You probably know the integers $\mathbb{Z}$ which can be defined as the Grothendieck group of the monoid of natural numbers $\mathbb{N}$ which exists by the axioms of Zermelo-Fraenkel set theory and probably in almost all other axiom systems as well. So the integers are a quite fundamental object in mathematics (did I really just argue for that? Well, now I did).

It is also natural to look what one can derive from the integers. In this short article I want to describe some rings that can be obtained from the integers by quotients, subgroups, products, and in general (co)limits and combinations thereof. The purpose might not be so clear, but it was a by-product of other investigations and I hope it could be interesting to say something about some concrete rings.

• $\mathbb{Z}$ is a torsion-free ring which has residue fields in any characteristics. It is a noetherian principal ideal domain. The abelian group $\mathbb{Z}$ generates the category of abelian groups, since every abelian group can be written by generators and relations and this corresponds to a surjection of some power of $\mathbb{Z}$ onto the group (and the relations generate the kernel).
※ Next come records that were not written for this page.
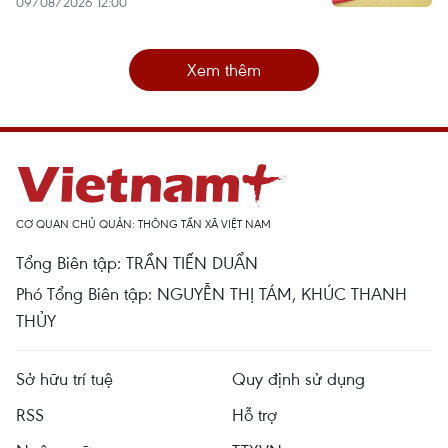
09/08/2026 12:00
Xem thêm
CƠ QUAN CHỦ QUẢN: THÔNG TẤN XÃ VIỆT NAM
Tổng Biên tập: TRẦN TIẾN DUẨN
Phó Tổng Biên tập: NGUYỄN THỊ TÁM, KHÚC THANH
THỦY
Sở hữu trí tuệ
Quy định sử dụng
RSS
Hỗ trợ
Every abelian group is a $\mathbb{Z}$-module just by the operation $n.x = x + x + \cdots + x$ ($n$ times).
• $\mathbb{Z}/n\mathbb{Z}$ is a finite (hence noetherian) torsion ring, and we have maps $\mathbb{Z}/n^k\mathbb{Z} \to \mathbb{Z}/n^{k-1}\mathbb{Z}$ given by reduction modulo $n$. One can also write down (non-canonically) an isomorphism of groups $\mathbb{Z}/n\mathbb{Z} \to \zeta_n$, the group of $n$-th roots of unity, by mapping a generator to a primitive $n$-th root of unity. Under this isomorphism, the map "reduction mod $n$" corresponds to taking the $n$-th power of a $n^k$-th root of unity to obtain a $n^{k-1}$-th root of unity.
• $\mathbb{Q}$ is a field of characteristics 0 with ring of integers $\mathbb{Z}$, i.e. it is the field of fractions of $\mathbb{Z}$. As an abelian group, $\mathbb{Q}$ is divisible, so it is an injective object in the category of abelian groups. $\mathbb{Q}$-modules are the same as $\mathbb{Q}$-vector spaces.
• $\mathbb{Q}/\mathbb{Z}$ is a ring in which every element is torsion, since $a/b + \cdots + a/b$, with $b$ many summands, equals $a \in \mathbb{Z}$, so is $0$ in $\mathbb{Q}/\mathbb{Z}$. As a quotient of a divisible group, $\mathbb{Q}/\mathbb{Z}$ is divisible. It is a cogenerator of the category of abelian groups, i.e. every abelian group maps injectively in a sufficiently large power of $\mathbb{Q}/\mathbb{Z}$ (this gives us the fact, that the category of abelian groups has enough injectives).
• $\mathbb{Z}_\ell$ is the completion of $\mathbb{Z}$ at the prime $\ell$, i.e. at the $\ell$-adic valuation (hence has a nontrivial topology). One can also define equivalently $\mathbb{Z}_\ell = \lim_{\rightarrow} \mathbb{Z}/\ell^n\mathbb{Z}$ and the corresponding limit topology is the same as the completion topology. It contains $\mathbb{Z}$. It is also torsion-free of characteristics 0 and has residue field $\mathbb{Z}_\ell/\ell\mathbb{Z}_\ell \simeq \mathbb{Z}/\ell\mathbb{Z} = \mathbb{F}_\ell$ (did I mention that $\ell$ is prime? $\ell$ is always prime).
• $\mathbb{Q}_\ell$ is the field of fractions of $\mathbb{Z}_\ell$, and one can also write $\mathbb{Q}_\ell = \mathbb{Z}_\ell \otimes_\mathbb{Z} \mathbb{Q}$.
• $\hat{\mathbb{Z}}$ is the profinite completion of the integers $\mathbb{Z}$. It is torsion-free.
• $\mathbb{A}_f = \prod_{p \text{ prime}}' \mathbb{Q}_p$, where the $\prod'$ means the restricted product, which is a subset of the product given by elements which have only finitely many entries not in $\mathbb{Z}_p$. It has a natural topology making it a topological ring, which is different from the subspace topology. Oh, by the way, this ring is called the finite Adèles. The product $\mathbb{A}_f \times \mathbb{R} =: \mathbb{A}$ is called the Adèles (of $\mathbb{Q}$).
• $\mathbb{Z}[x_1,\dots]$, a polynomial ring in countably infinite many variables, has every finitely generated ring as quotient ring. This generalizes to higher cardinalities. @Jan: thanks for this addition to the list.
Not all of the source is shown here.